To generate a signal, the 10-day EMA (AKA 18% Trend) of Advances divided Advances plus Declines needs to go from below 0.40 to above 0.615 within 10 trading days. The basic idea is that a sudden flip from really negative breadth to really positive numbers can be a sign of initiation of a strong new rally. The late Mr. Zweig found that it needed to happen in a short enough amount of time to be genuine.
According to Zweig's original criteria, the market just missed triggering a signal this week. There was a dip in that EMA to below 0.40 on June 24, but it would have needed to get up above 0.615 by July 9 to qualify for the 10 trading day criterion. The EMA did get up to 0.620 on July 11, but that was 2 days late. So no cigar.
Within the last 30+ years, there have only been two genuine Zweig Breadth Thrust signals using composite NYSE data, which was what Mr. Zweig used to develop the signal. Both of those ended up being really great signals, but 2 signals across 3 decades is not much to hang one's analytical hat on.

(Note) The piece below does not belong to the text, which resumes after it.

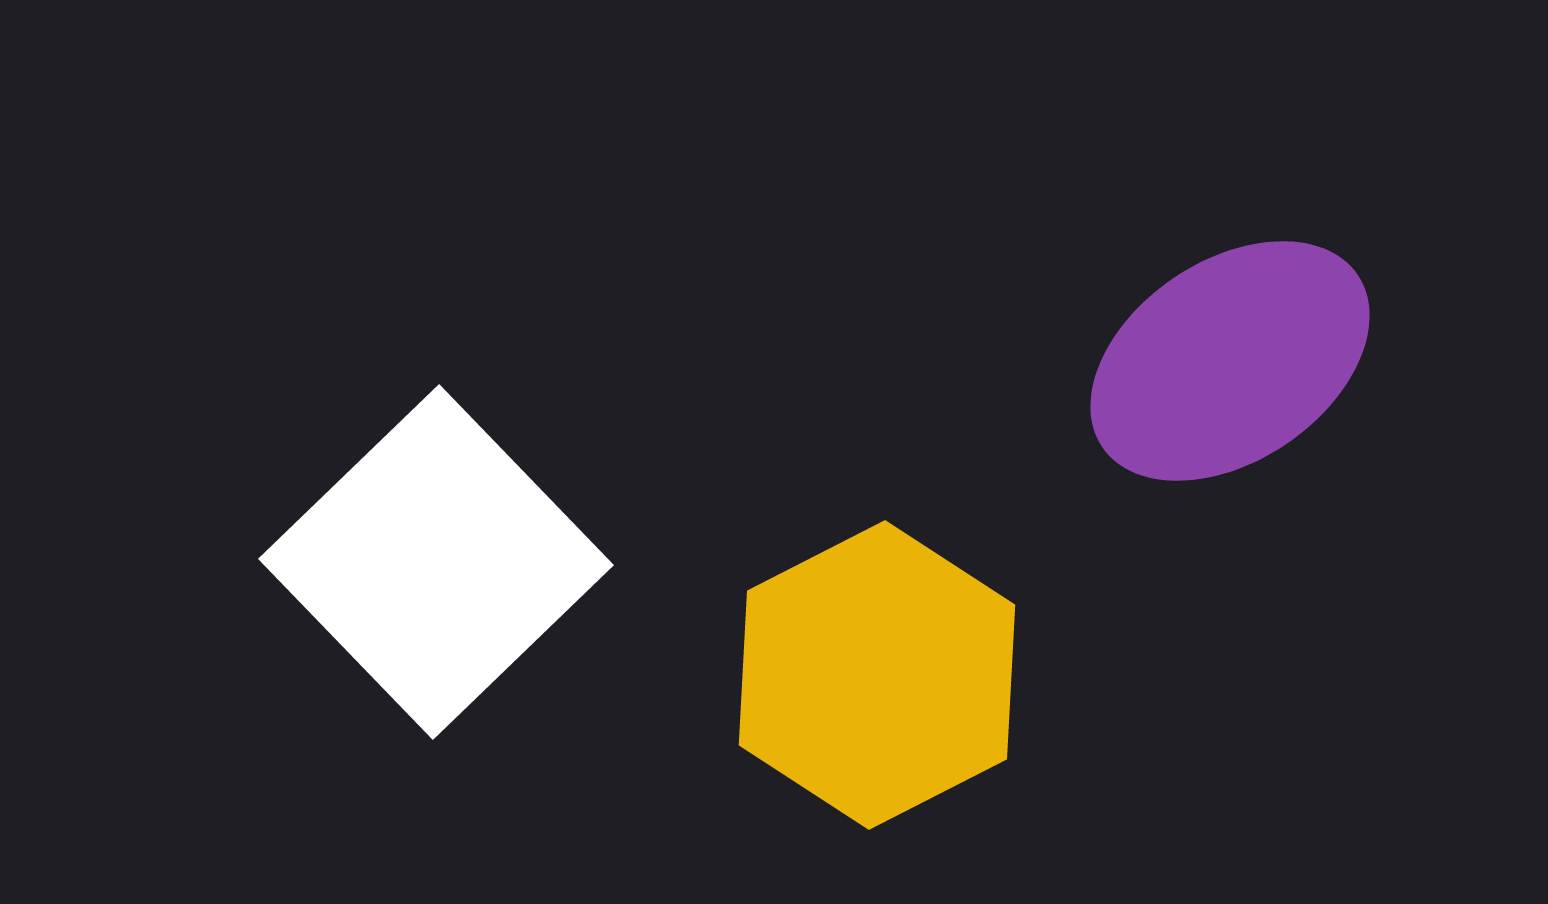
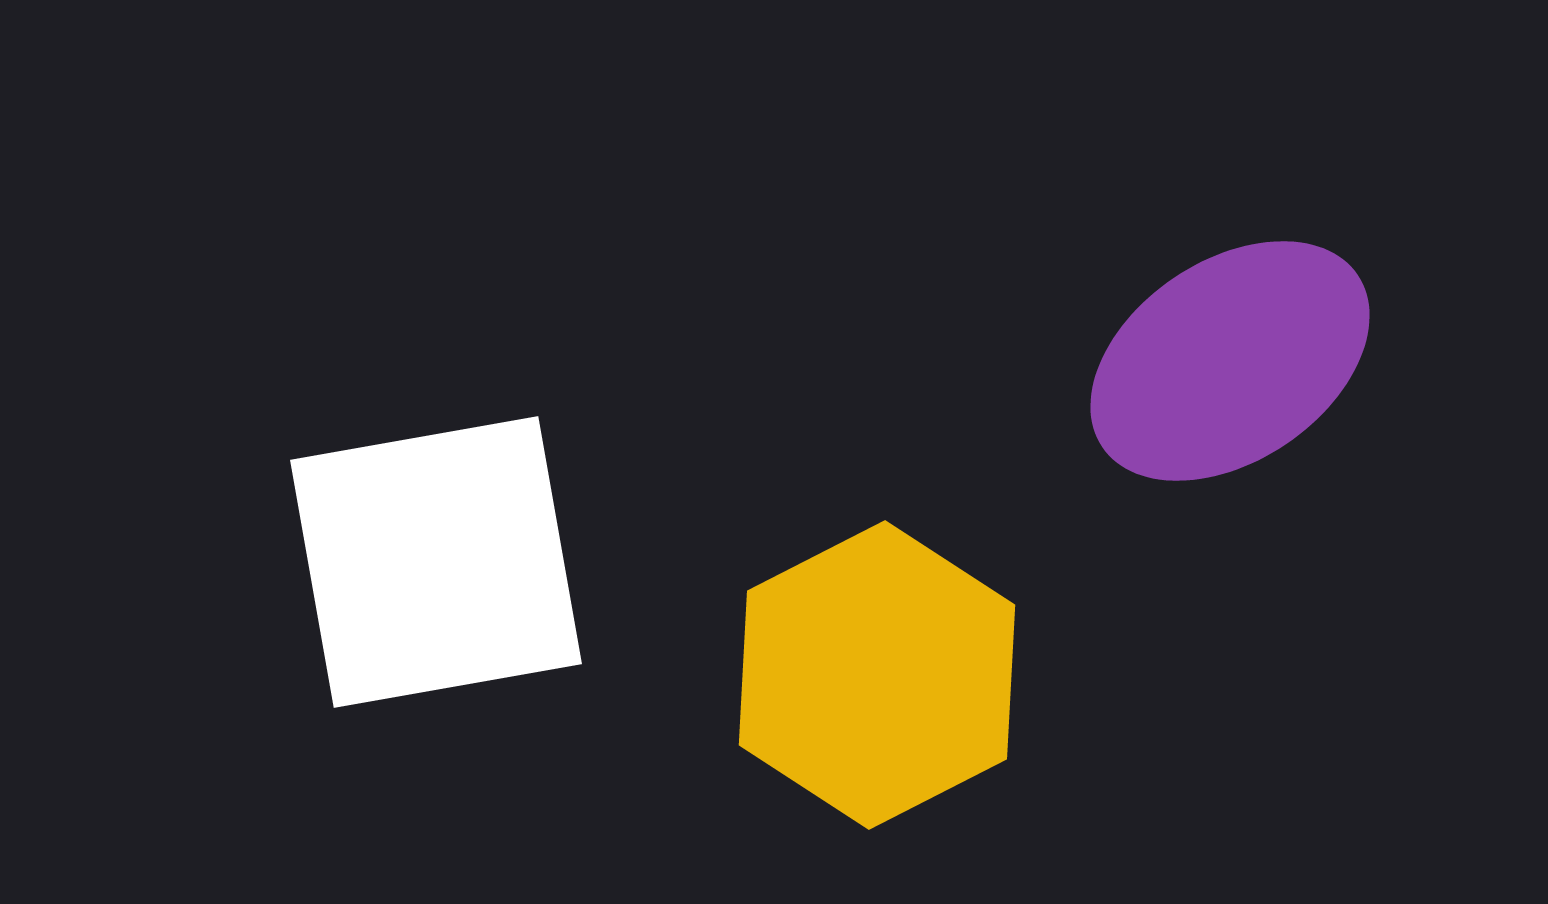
white square: rotated 34 degrees clockwise
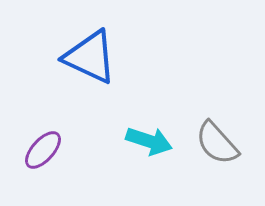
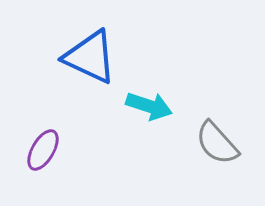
cyan arrow: moved 35 px up
purple ellipse: rotated 12 degrees counterclockwise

Some analysts have tried to cheat their way into a signal recently, by focusing on breadth data for smaller subsets of the NYSE list such as common only issues, or for the SP1500 stocks. But those subsets are not what the signal was developed for, and so transplanting a signal and its parameters from one set of stocks to another without testing that move is to make a prejudicial assumption.
Back in July 2011, I wrote about how Gerald Appel borrowed a portion of the math that Zweig used to create his Breadth Thrust rule, and used that in a trading system that Appel named "Time Trend III". Appel discarded the requirement that the 10-day EMA (AKA 18% Trend) of A/(A+D) dip below 0.40. Appel focused only on that EMA rising up above 0.615 as a "continuation signal" which took away the system's rules for going short. His presumption was that gobs of strong breadth were a sign which said one should not get shaken out of an uptrend that is underway.
The problem is that since the late 1980s, when Appel first formulated these rules, the market has perhaps changed in its personality such that these signals are about as likely to signal the end of a blowoff top as they are to show continuation.
Since it has been more than 10 trading days from the below 0.40 reading to the above 0.615 reading, the latest instance does not qualify as an official Zweig Breadth Thrust signal. But it would qualify as an Appel continuation signal, as shown in the lower chart. The problem is that a lot of these supposed continuation signals have turned out to be just blowoff tops. In fact, most of the recent signals have carried that meaning rather than conveying a message of upward continuation.
We are operating now in an era when the Federal Reserve seems intent on having its way with the market, and with vanquishing any and all illiquidity dragons. The question for analysts and investors is whether $85 billion a month worth of stimulus is enough, and whether the renewed excitement over the punchbowl not being pulled away is real or just another blowoff. Recent history suggests that the blowoff scenario is more likely.